What If I’d Puked?

So I’m sitting here in Orange County. It’s a place so close to L.A. that you can hardly see your hand through the opaque, suffocating smog if you held it out in front of your face (never mind your eyes squinting shut from the chronic smoker’s cough you’ve developed over the course of your stay). I’m in Orange County, the place where Midwestern lungs and hearts go to die. I am having a coffee and a cigarette on a sunny morning, looking at the trees. Five minutes earlier, I felt my breakfast of a fresh orange, a piece of toast, and two cigarettes come surging up my esophagus as I pedaled my bike, hunched forward over my handlebars, towards this café.

What had appeared to be a sixteen-year old girl driving a Range Rover had just made an illegal left turn and almost clipped my front tire. I don’t know whether it was my sudden fear of death at the hands of the privileged and undeserving or my subconscious hope that I could vomit this close to the passenger side of her car that made me feel sick. Were it the latter, maybe then I could have leaned to my left and thrown a hearty Chicagoan OOMPH behind the mixture of orange peel and tobacco-blackened stomach acid, so as to spray the substance all over the side of her car.

Though it’s not likely, I wonder, “Maybe she won’t notice it and it will rot for days on the side of her car. Maybe the stench will be unbearable and her perfect life with her perfect boyfriend under her perfect blue sky driving through her perfect unending strip mall lined with perfect (and not indigenous) palm trees will come to a screeching halt because she doesn’t smell like the perfect Abercrombie model and now her perfect boyfriend won’t let her spend suck his perfect dick.”

Or maybe she would have noticed. Possibly even said a polite, “Oh my god, I think some stupid biker just puked on my car” to whatever inattentive relation she had been talking to, then flipped the diamond encrusted cell phone shut. It’s quite possible that the sunglasses she was wearing, though they overtook a majority of her face, left a touch of visibility in her peripheral. Then she would have seen me lurch towards her car, stomach acid exploding from my mouth, painting the side of her freshly washed SUV. If this were the case, there’s even the possibility that she’d gently apply her brakes, watch as I speed in front of her, then follow me at a safe distance around the corner to where I was headed in the first place.

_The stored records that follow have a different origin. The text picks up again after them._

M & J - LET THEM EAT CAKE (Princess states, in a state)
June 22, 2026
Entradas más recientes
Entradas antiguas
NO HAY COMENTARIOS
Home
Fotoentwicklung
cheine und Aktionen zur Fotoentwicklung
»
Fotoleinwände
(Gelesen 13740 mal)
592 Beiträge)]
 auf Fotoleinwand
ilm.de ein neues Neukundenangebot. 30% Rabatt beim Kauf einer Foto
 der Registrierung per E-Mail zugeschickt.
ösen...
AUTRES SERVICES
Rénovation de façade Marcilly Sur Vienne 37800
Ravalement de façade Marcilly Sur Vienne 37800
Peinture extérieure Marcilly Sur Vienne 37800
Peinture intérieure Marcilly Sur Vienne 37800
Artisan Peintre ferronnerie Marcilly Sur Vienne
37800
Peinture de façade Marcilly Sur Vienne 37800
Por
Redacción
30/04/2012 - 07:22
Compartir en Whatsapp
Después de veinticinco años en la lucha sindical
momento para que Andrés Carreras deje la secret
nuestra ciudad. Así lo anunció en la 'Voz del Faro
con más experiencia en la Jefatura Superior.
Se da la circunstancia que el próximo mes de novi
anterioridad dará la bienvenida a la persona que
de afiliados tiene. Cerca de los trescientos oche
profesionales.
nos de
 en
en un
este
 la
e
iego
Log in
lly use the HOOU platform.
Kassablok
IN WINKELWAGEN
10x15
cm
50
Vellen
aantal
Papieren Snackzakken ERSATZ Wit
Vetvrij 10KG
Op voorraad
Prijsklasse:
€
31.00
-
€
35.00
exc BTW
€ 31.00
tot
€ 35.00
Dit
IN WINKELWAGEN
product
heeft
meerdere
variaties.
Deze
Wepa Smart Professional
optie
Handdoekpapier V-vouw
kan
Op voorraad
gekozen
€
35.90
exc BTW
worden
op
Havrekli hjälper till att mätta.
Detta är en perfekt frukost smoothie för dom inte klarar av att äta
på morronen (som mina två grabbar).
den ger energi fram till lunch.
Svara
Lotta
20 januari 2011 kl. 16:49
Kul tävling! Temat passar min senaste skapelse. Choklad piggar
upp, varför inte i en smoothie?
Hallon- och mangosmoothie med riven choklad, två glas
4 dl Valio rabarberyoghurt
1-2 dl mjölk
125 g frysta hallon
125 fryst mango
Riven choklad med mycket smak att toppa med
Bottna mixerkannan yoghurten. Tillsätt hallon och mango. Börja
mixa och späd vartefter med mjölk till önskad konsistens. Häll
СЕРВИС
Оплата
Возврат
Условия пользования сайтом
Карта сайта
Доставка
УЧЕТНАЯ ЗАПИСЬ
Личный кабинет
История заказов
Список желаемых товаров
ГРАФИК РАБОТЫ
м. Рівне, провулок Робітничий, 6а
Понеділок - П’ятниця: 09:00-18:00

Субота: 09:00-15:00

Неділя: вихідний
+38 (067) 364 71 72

She’s not heartless, so she’d run her hand through her boisterous, bleached-blonde hair and dial up her pastor (who she normally can’t stand, about but keeps him on the speed dial so that her mother will believe she is religious and not just “spiritual”). After explaining that she almost killed me, and that now I’ve locked up my bike and am buying a cup of coffee and appear to be having it “for here,” her pastor might do the right thing and suggest she pay for my coffee and apologize.

The tanning appointment (because with year-round beach weather, she finds it necessary to contract more skin cancer) she’d been rushing to, wouldn’t start for another twenty minutes. Besides, Daddy owns the chain. She might push her credit card in front of my hand that has stretched two Washingtons towards the barista and say, “I’ll get that,” to the coffee slave and “Sorry,” straight into my eyes.

She’d sit down with me at an outside table and continue to apologize left and right in between interrogating me about what I’m writing in such a small notebook. I might tell her that I’m just describing how beautiful every morning’s sunrise is and how much I can’t stand the homogeneity of all the strip malls and fast food joints around here. I’d be lying, saying the most pompous thing possible, to cover up the fact that I’d be writing down every detail of her face, her words, her hands, the way that she grabbed my wrist as she said, “I’ll be more careful, I swear,” for the fourth time. I simply can’t help but notice how remarkably pleasant manicured nails look on some women, as if every tiny detail of this being’s life is ordered and perfected.

I’d ask about her home life and she’ll leave out the way her dad beats her mom before screwing her. She’ll skip that part where she admits her brother is gay and instead say that he’s really into surfing. I’d think her lying is fine. I’m just a stranger who puked on her car. And she’s just a pretty girl. Even her eventually leaving for her appointment would be fine, even her scraping the metal legs of the chair against the cement below wouldn’t hurt my ears. Maybe we both would have learned something.

But none of that happened. She drove off, even slammed the accelerator. I held down my breakfast. I still have a cigarette in my mouth and a cup of coffee in my hand and these palm trees, well, they still aren’t real.